Sentì un rumore provenire dalla camera dei suoi genitori, guardò l'orologio appeso alla parete sopra lo schermo del televisore. Un pesante artefatto in vetro di murano che qualche amico snob dei suoi nonni aveva regalato ai suoi genitori per il loro matrimonio, direttamente dall'Italia, diceva sempre sua madre quando lo lodava agli ospiti. Le lancette indicavano le sette e mezzo del mattino, aveva passato ore sedute sul divano davanti allo schermo accesso e non si ricordava nulla di quello che aveva guardato. Come se non fosse stata lì, immobile per tutto quel tempo.

Le sembrava di vivere un'esperienza di dissociazione. Il suo corpo era la. Lei era la. Però era come se non ci fosse.  Non davvero.

Non aveva voglia di affrontare i suoi genitori, e in modo particolare, non andava di parlare con sua madre. Bonnie era una donna sveglia, le sarebbe bastato guardare in faccia la figlia per capire che non aveva praticamente chiuso occhio per tutta la notte e che qualcosa non andava. E Luce non aveva voglia di subire un interrogatorio, non di prima mattina.
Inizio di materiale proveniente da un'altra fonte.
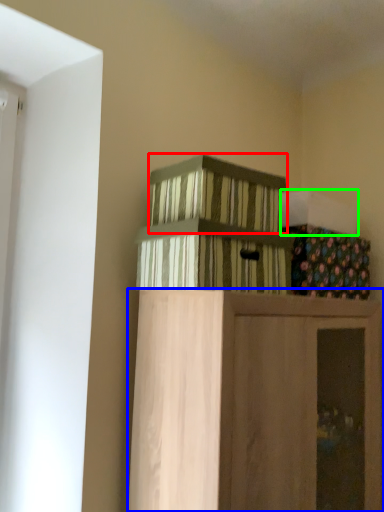 Question: Which object is positioned closest to crate (highlighted by a red box)? Select from furniture (highlighted by a blue box) and box (highlighted by a green box).

Choices:
 (A) furniture
 (B) box

Answer: (B) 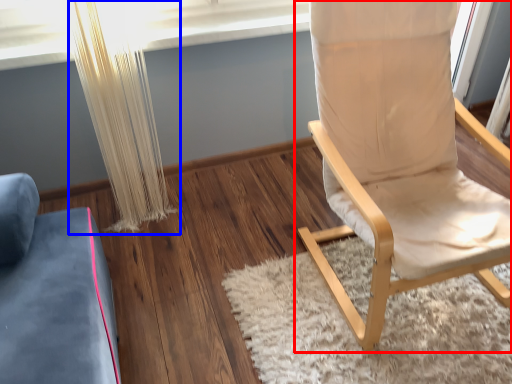 Question: Among these objects, which one is nearest to the camera, chair (highlighted by a red box) or curtain (highlighted by a blue box)?

Choices:
 (A) chair
 (B) curtain

Answer: (A) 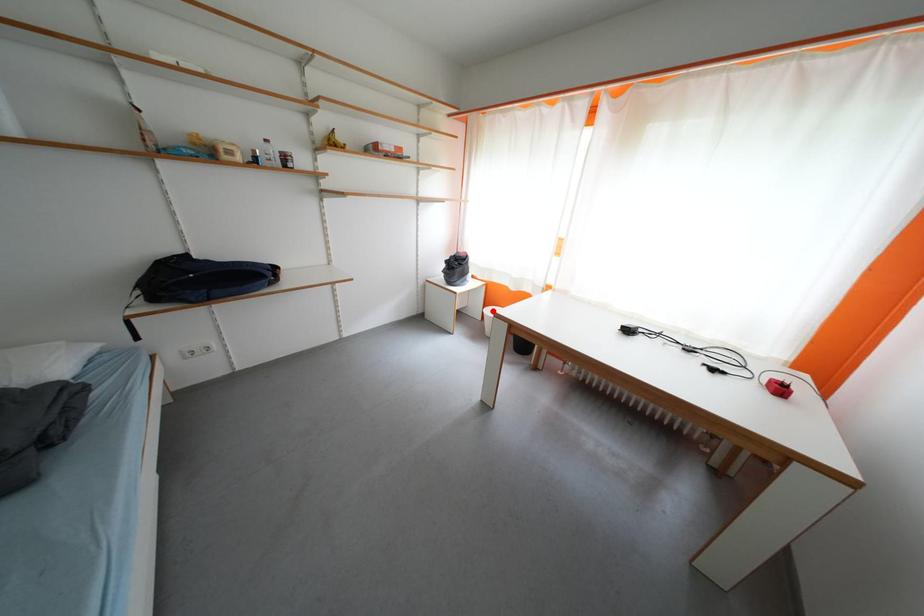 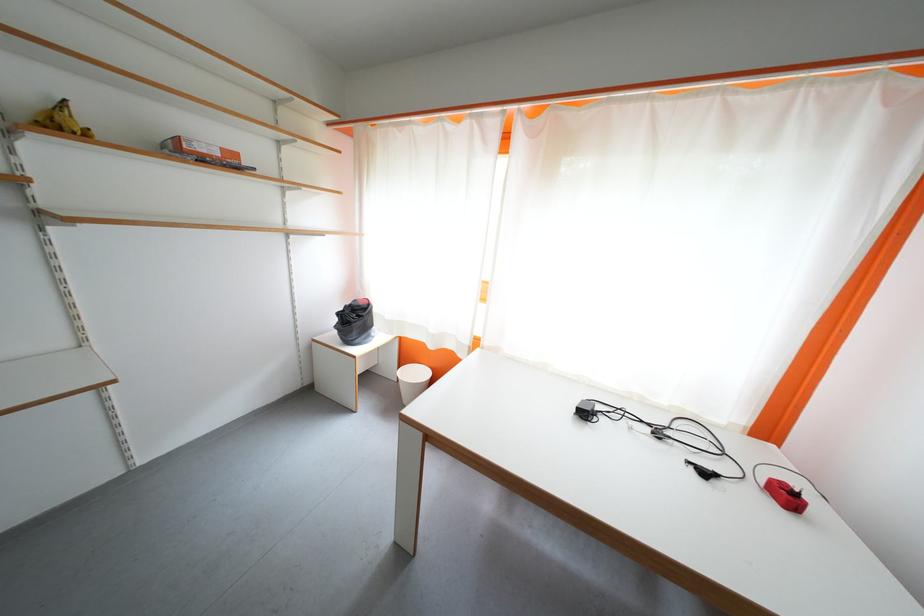 The point at the highlighted location is marked in the first image. Where is the corresponding point in the second image?

(407, 370) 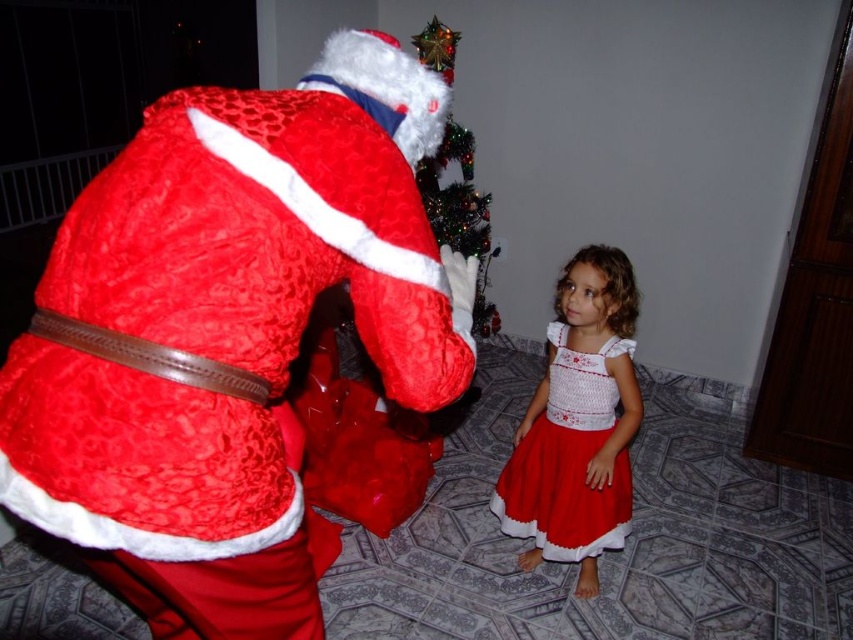 Is velvet red santa claus at upper left to the left of green glittery christmas tree at upper center from the viewer's perspective?

Indeed, velvet red santa claus at upper left is positioned on the left side of green glittery christmas tree at upper center.

Can you confirm if velvet red santa claus at upper left is smaller than green glittery christmas tree at upper center?

Yes.

Where is `velvet red santa claus at upper left`? The width and height of the screenshot is (853, 640). velvet red santa claus at upper left is located at coordinates (228, 332).

Is velvet red santa claus at upper left behind white crochet dress at lower right?

No, it is in front of white crochet dress at lower right.

Between velvet red santa claus at upper left and white crochet dress at lower right, which one is positioned higher?

velvet red santa claus at upper left is above.

Locate an element on the screen. The image size is (853, 640). velvet red santa claus at upper left is located at coordinates (228, 332).

Which is more to the left, white crochet dress at lower right or green glittery christmas tree at upper center?

From the viewer's perspective, green glittery christmas tree at upper center appears more on the left side.

This screenshot has width=853, height=640. I want to click on white crochet dress at lower right, so click(567, 460).

What are the coordinates of `white crochet dress at lower right` in the screenshot? It's located at 567,460. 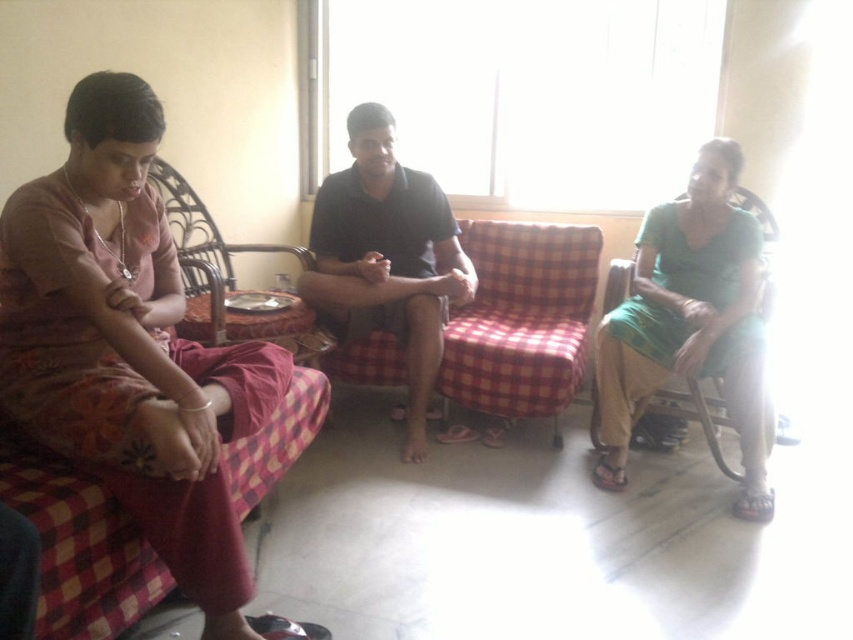 Question: Estimate the real-world distances between objects in this image. Which object is farther from the wicker chair at left?

Choices:
 (A) matte pink dress at left
 (B) plaid fabric couch at lower left

Answer: (A)

Question: Can you confirm if red checkered fabric couch at center is positioned to the left of plaid fabric couch at lower left?

Choices:
 (A) yes
 (B) no

Answer: (B)

Question: Is matte pink dress at left positioned in front of plaid fabric couch at lower left?

Choices:
 (A) yes
 (B) no

Answer: (B)

Question: Among these objects, which one is farthest from the camera?

Choices:
 (A) matte pink dress at left
 (B) red checkered fabric couch at center
 (C) green fabric dress at right

Answer: (B)

Question: Which point is farther from the camera taking this photo?

Choices:
 (A) (102, 504)
 (B) (253, 337)
 (C) (463, 321)
 (D) (688, 317)

Answer: (C)

Question: Is green fabric dress at right smaller than red checkered fabric couch at center?

Choices:
 (A) no
 (B) yes

Answer: (B) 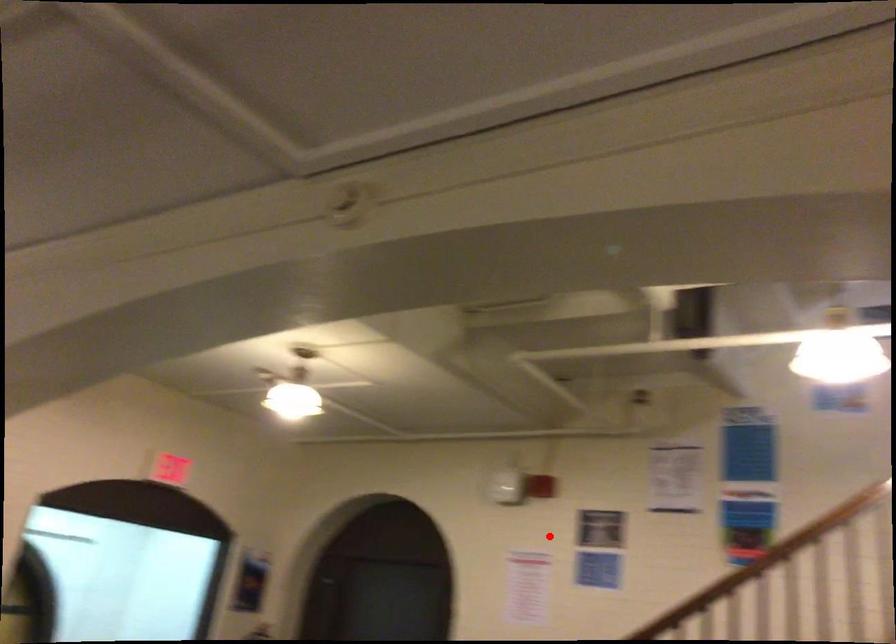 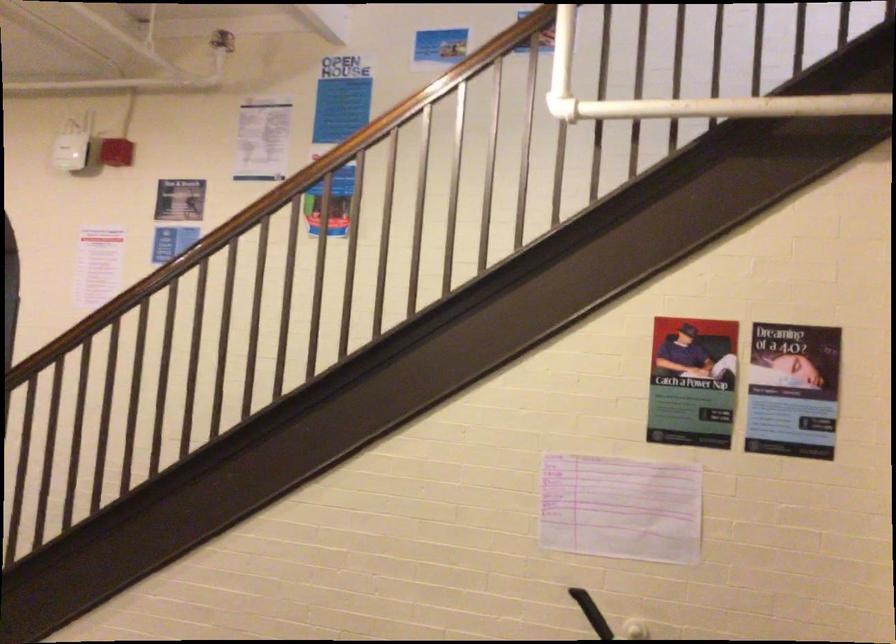 Find the pixel in the second image that matches the highlighted location in the first image.

(108, 154) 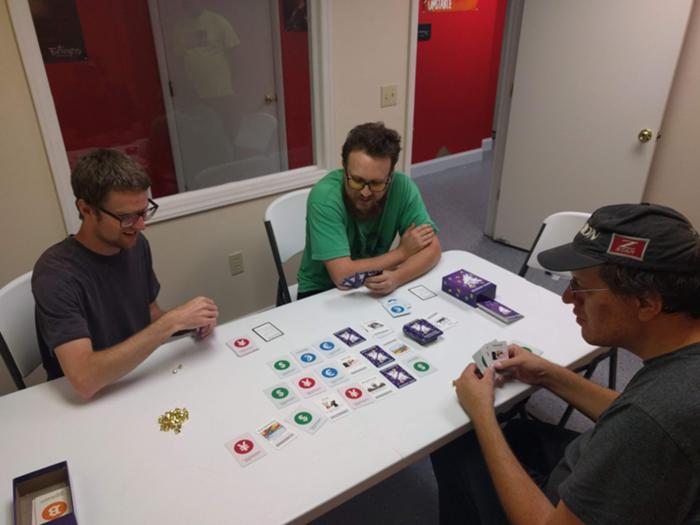 Locate an element on the screen. light switch is located at coordinates (386, 93). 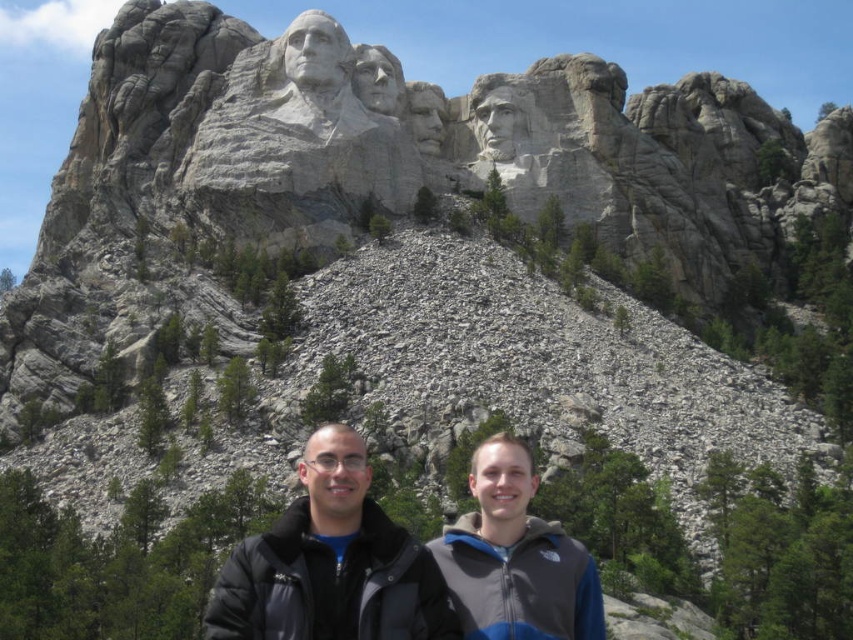 Is black jacket at center below granite statue at upper center?

Correct, black jacket at center is located below granite statue at upper center.

Who is lower down, black jacket at center or granite statue at upper center?

Positioned lower is black jacket at center.

What do you see at coordinates (412, 561) in the screenshot? I see `black jacket at center` at bounding box center [412, 561].

I want to click on black jacket at center, so click(412, 561).

Does black jacket at center have a greater width compared to gray fleece jacket at lower right?

Yes.

Is point (374, 540) farther from viewer compared to point (508, 461)?

No, (374, 540) is closer to viewer.

This screenshot has width=853, height=640. I want to click on black jacket at center, so click(412, 561).

Is point (469, 593) positioned in front of point (363, 113)?

Yes, point (469, 593) is closer to viewer.

What do you see at coordinates (515, 557) in the screenshot? Image resolution: width=853 pixels, height=640 pixels. I see `gray fleece jacket at lower right` at bounding box center [515, 557].

Identify the location of gray fleece jacket at lower right. (515, 557). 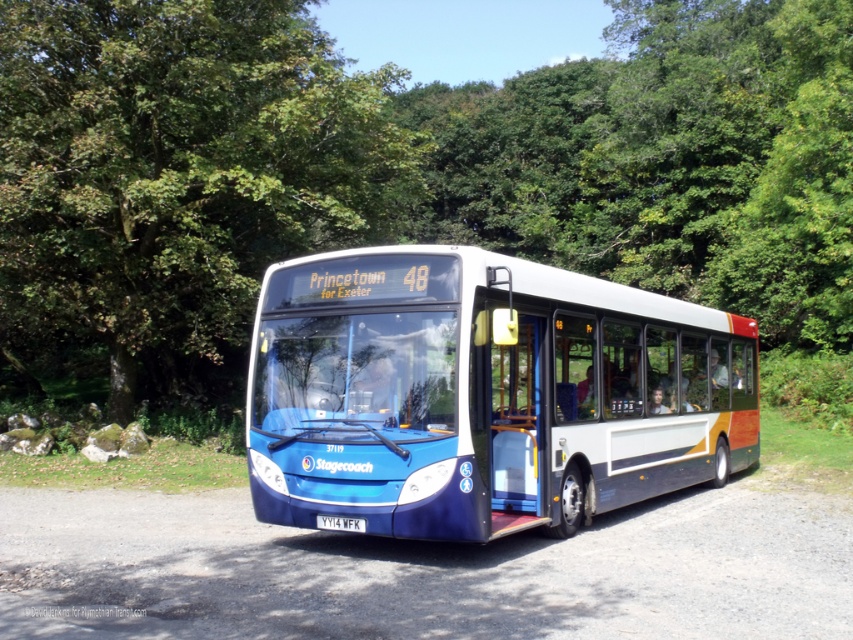 You are a photographer planning to capture a photo of the blue metallic bus at center while ensuring the green leafy tree at center is fully visible in the background. Based on their heights, will the tree obscure the view of the bus?

The green leafy tree at center is taller than the blue metallic bus at center, so the tree may block part of the bus if positioned directly behind it. To ensure the entire bus is visible, position yourself so the tree is not directly behind the bus or adjust the angle to avoid obstruction.

You are standing in front of the Stagecoach bus parked on the gravel road. You want to take a photo of the green leafy tree at center while ensuring the bus is also visible in the frame. How far back should you move from the tree to include both the bus and the tree in your photo?

To include both the green leafy tree at center and the bus in your photo, you should move back approximately 12.81 meters from the tree, as this is the distance between the tree and the camera position where the bus is visible. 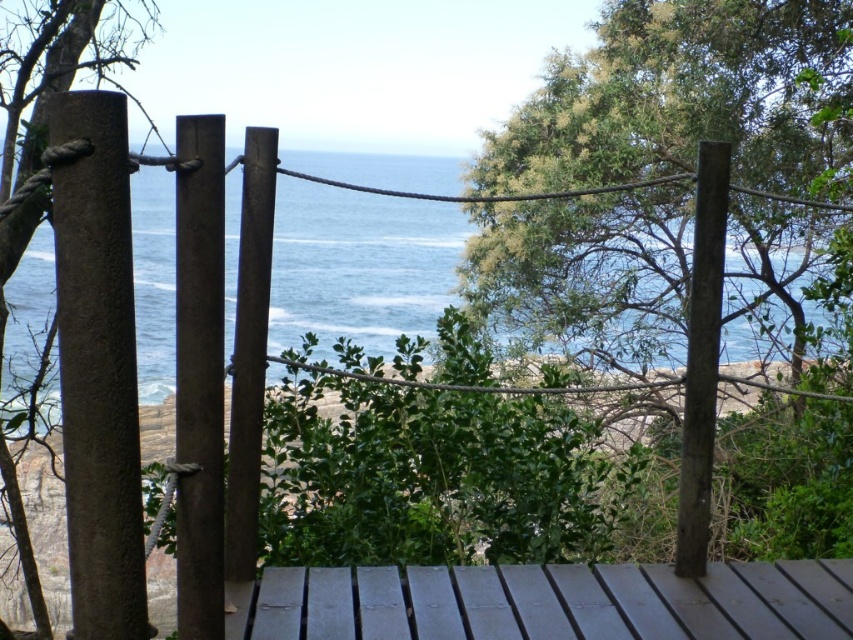 Who is more forward, (781, 84) or (33, 563)?

Positioned in front is point (33, 563).

Does point (640, 305) come behind point (12, 225)?

Yes, point (640, 305) is behind point (12, 225).

The height and width of the screenshot is (640, 853). Describe the element at coordinates (666, 192) in the screenshot. I see `green leafy tree at center` at that location.

This screenshot has width=853, height=640. What are the coordinates of `green leafy tree at center` in the screenshot? It's located at (666, 192).

Can you confirm if green leafy tree at center is positioned to the left of smooth dark wood deck at center?

In fact, green leafy tree at center is to the right of smooth dark wood deck at center.

The width and height of the screenshot is (853, 640). Describe the element at coordinates (666, 192) in the screenshot. I see `green leafy tree at center` at that location.

In order to click on green leafy tree at center in this screenshot , I will do pos(666,192).

What do you see at coordinates (556, 602) in the screenshot? I see `smooth dark wood deck at center` at bounding box center [556, 602].

Is point (791, 573) positioned behind point (41, 362)?

No, (791, 573) is closer to viewer.

Is point (345, 618) positioned after point (55, 10)?

That is False.

The height and width of the screenshot is (640, 853). Identify the location of smooth dark wood deck at center. (556, 602). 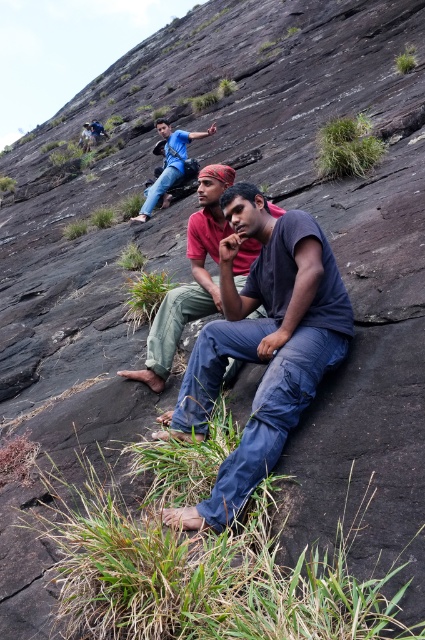 Question: Which point is closer to the camera?

Choices:
 (A) dark blue cotton shirt at center
 (B) dark blue jeans at center

Answer: (A)

Question: Which object is farther from the camera taking this photo?

Choices:
 (A) dark blue cotton shirt at center
 (B) dark blue jeans at center

Answer: (B)

Question: Is dark blue cotton shirt at center positioned in front of dark blue jeans at center?

Choices:
 (A) yes
 (B) no

Answer: (A)

Question: Is dark blue cotton shirt at center positioned before dark blue jeans at center?

Choices:
 (A) no
 (B) yes

Answer: (B)

Question: Which point is closer to the camera taking this photo?

Choices:
 (A) (320, 317)
 (B) (206, 209)

Answer: (A)

Question: Is dark blue cotton shirt at center positioned at the back of dark blue jeans at center?

Choices:
 (A) yes
 (B) no

Answer: (B) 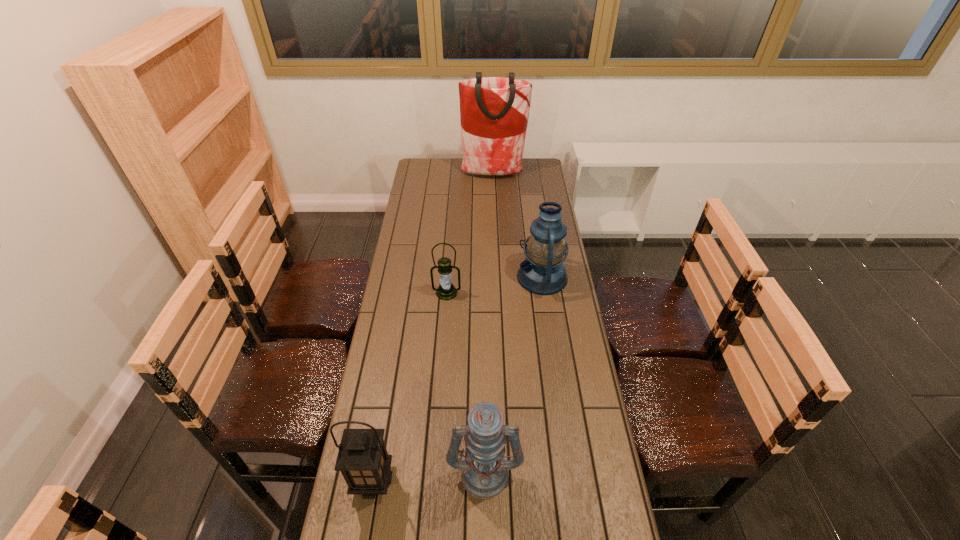 You are a GUI agent. You are given a task and a screenshot of the screen. Output one action in this format:
    pyautogui.click(x=<x>, y=<y>)
    Task: Click on the farthest object
    
    Given the screenshot: What is the action you would take?
    pyautogui.click(x=494, y=111)

Where is `grocery bag`? This screenshot has width=960, height=540. grocery bag is located at coordinates (494, 111).

Locate an element on the screen. The width and height of the screenshot is (960, 540). the rightmost lantern is located at coordinates (542, 272).

The width and height of the screenshot is (960, 540). I want to click on the leftmost lantern, so click(363, 460).

Find the location of `the shortest lantern`. the shortest lantern is located at coordinates (446, 291).

The height and width of the screenshot is (540, 960). Find the location of `vacant space located on the front of the tallest object`. vacant space located on the front of the tallest object is located at coordinates (495, 224).

Locate an element on the screen. blank space located 0.310m on the face of the rightmost lantern is located at coordinates coord(443,277).

You are a GUI agent. You are given a task and a screenshot of the screen. Output one action in this format:
    pyautogui.click(x=<x>, y=<y>)
    Task: Click on the free region located 0.210m on the face of the rightmost lantern
    The height and width of the screenshot is (540, 960).
    Given the screenshot: What is the action you would take?
    pyautogui.click(x=467, y=277)

Where is `free region located 0.370m on the face of the rightmost lantern`? The width and height of the screenshot is (960, 540). free region located 0.370m on the face of the rightmost lantern is located at coordinates (428, 277).

At what (x,y) coordinates should I click in order to perform the action: click on vacant space located 0.150m on the right of the leftmost lantern. Please return your answer as a coordinate pair (x, y). Looking at the image, I should click on (446, 480). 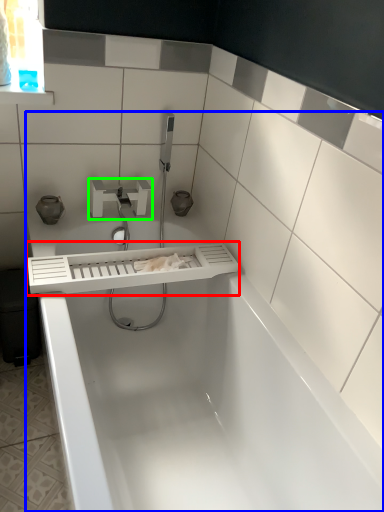 Question: Which object is positioned farthest from balustrade (highlighted by a red box)? Select from bathtub (highlighted by a blue box) and tap (highlighted by a green box).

Scivolò fuori dalla coperta, corse verso la porta in punta di piedi e dopo aver infilato un paio di stivali e afferrato il cellulare, prese la giacca e le chiavi di casa ed uscì cercando di non fare rumore mentre si richiudeva la porta alle spalle.

Scese i gradini il più rapidamente possibile e si avviò verso il bosco che circondava l'edificio. Il bosco, come la casa e le tante piccole altre costruzioni che si trovavano sul terreno, apparteneva alla famiglia di sua madre.

Il cielo era carico e denso di nubi grigie che promettevano un temporale nel tardo pomeriggio. C'era una leggera nebbiolina che si alzava dal terreno rendendo tutto lattiginoso, le sembrava quasi un sogno. Era da molto tempo che non andava a passeggiare nel bosco, non si alzava mai così presto la domenica mattina di solito.